WASHINGTON, D.C. — U.S. Senator Susan Collins, Ranking Member of the Senate Homeland Security and Governmental Affairs Committee and author of the 2006 Postal Accountability and Enhancement Act, today applauded the Postal Regulatory Commission’s (PRC) unanimous decision to reject the U.S. Postal Service’s requested rate hikes.

“American consumers and businesses that rely on the Postal Service won a major victory today,” said Senator Collins. “I am pleased with this decision, which I argued was required by the language of the 2006 postal reform law.

“By rejecting these proposed rate hikes, the PRC has given the Postal Service an opportunity to improve its operations and thrive. The Postal Service now needs to redouble its efforts to cut costs, develop new services to increase volume, re-invent its business model and work with the Administration to remedy an overpayment to the federal retirement fund. I will continue to press the Administration and Postal Service on these vital reforms,” Senator Collins said.

The Postal Service is the linchpin of a $1 trillion mailing industry that employs approximately 7.5 million Americans in fields as diverse as direct mail, printing, catalog production, paper manufacturing, and financial services.
The 2006 postal reform law that Senator Collins authored allowed for rate increases above the level of inflation “only if the Postal Service could prove ‘extraordinary or exceptional circumstances,’ such as terrorist attacks or natural disasters, have had a profound effect on its operations, well outside normal business cycles,” said Senator Collins.

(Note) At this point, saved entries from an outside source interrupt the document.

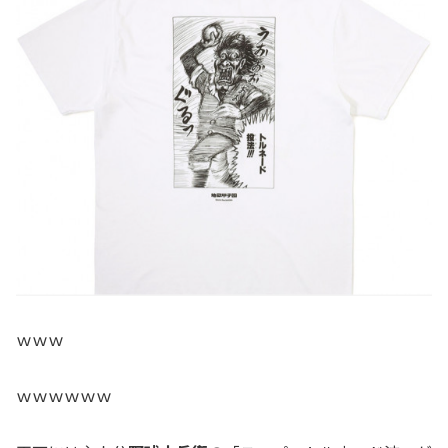
ｗｗｗ
ｗｗｗｗｗｗ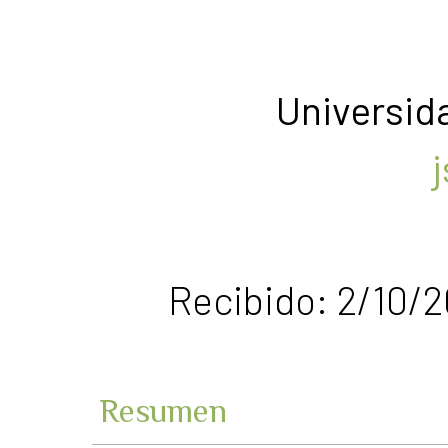
Universid
Recibido: 2/10/2
Resumen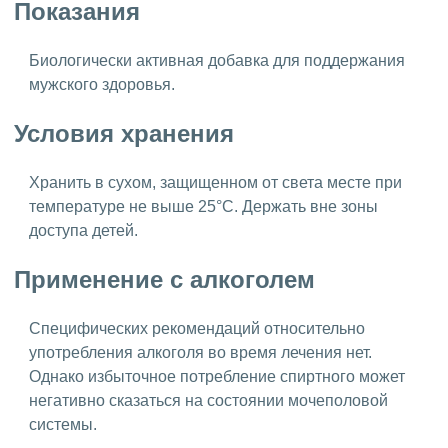
Показания
Биологически активная добавка для поддержания
мужского здоровья.
Условия хранения
Хранить в сухом, защищенном от света месте при
температуре не выше 25°C. Держать вне зоны
доступа детей.
Применение с алкоголем
Специфических рекомендаций относительно
употребления алкоголя во время лечения нет.
Однако избыточное потребление спиртного может
негативно сказаться на состоянии мочеполовой
системы.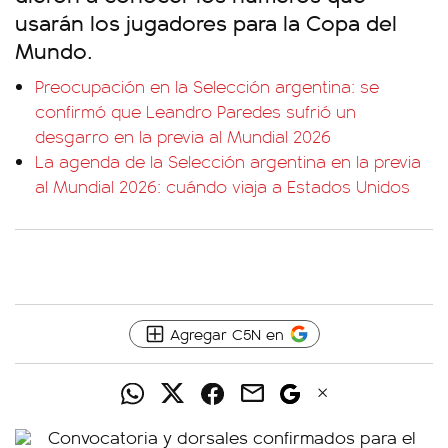
usarán los jugadores para la Copa del
Mundo.
Preocupación en la Selección argentina: se
confirmó que Leandro Paredes sufrió un
desgarro en la previa al Mundial 2026
La agenda de la Selección argentina en la previa
al Mundial 2026: cuándo viaja a Estados Unidos
Agregar C5N en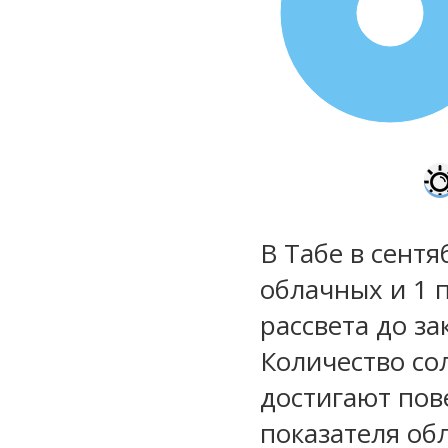
100%
В Табе в сентя
облачных и 1 
рассвета до за
Количество со
достигают пов
показателя обл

In its decision released today, the PRC found that the Postal Service failed to prove that its financial condition met the standard of the narrowly worded law.

Senator Collins believes the PRC’s decision will help prevent further declines in mail volumes because unexpectedly higher postage rates would prompt businesses and customers to seek less expensive, digital alternatives. This would have resulted in customers using the Postal Service less, ever-sinking mail volumes and even higher net losses for the Postal Service.

Senator Collins also cited the findings of three recent investigations into Postal Service operations that she requested the Inspector General (IG) conduct. The three probes found stunning evidence of waste, fraud and abuse, especially in the contracting area. All told, the Postal Service could save more than $800 million in 2011 if it implemented all the IG recommendations. Specifically, the IG investigations found that:

• 359 non-competitive contracts were given to former employees, some of whom were hired back to train their replacements at twice their former pay;

• the Postal Service pays 100 percent of health insurance premiums for 835 of its top employees, an expensive perk that occurs at no other federal agency, at an annual cost of $10 million;

• postal employees participate in many of the same health insurance and life insurance programs as federal employees, yet the Postal Services pays a greater share of the premiums;

• the Postal Service’s contract management did not protect the USPS from waste, fraud, and abuse;

• the Postal Service could not even identify how many contracts were awarded without competition, and the IG found that 35 percent of the no-bid contracts lacked justification; and,

• significant savings could be achieved by consolidating the USPS’s area and district field offices.

On July 6, the Postal Service filed its exigent rate case with the PRC, seeking approval for a wide array of rate increases. Today, the Postal Service expects to post a loss of more than $7 billion for fiscal year 2010.

Its requested increases, averaging 4 to 6 percent, would have far exceeded the rate of inflation. For one class of mail, for example, the proposed increase would have been a whopping 23 percent. For catalog mail, the Postal Service proposed a postage hike of more than 5 percent, which owners warned would prompt many catalog businesses to reduce mail usage and direct customers to websites.

Publishers would have responded in a similar way. One national company, which has relied heavily on direct mail, said the proposed increases would have forced it to reduce mail usage by 15 to 20 percent. The rate hikes, had they taken effect, would have made direct mail less of a financially viable, large-volume advertising medium.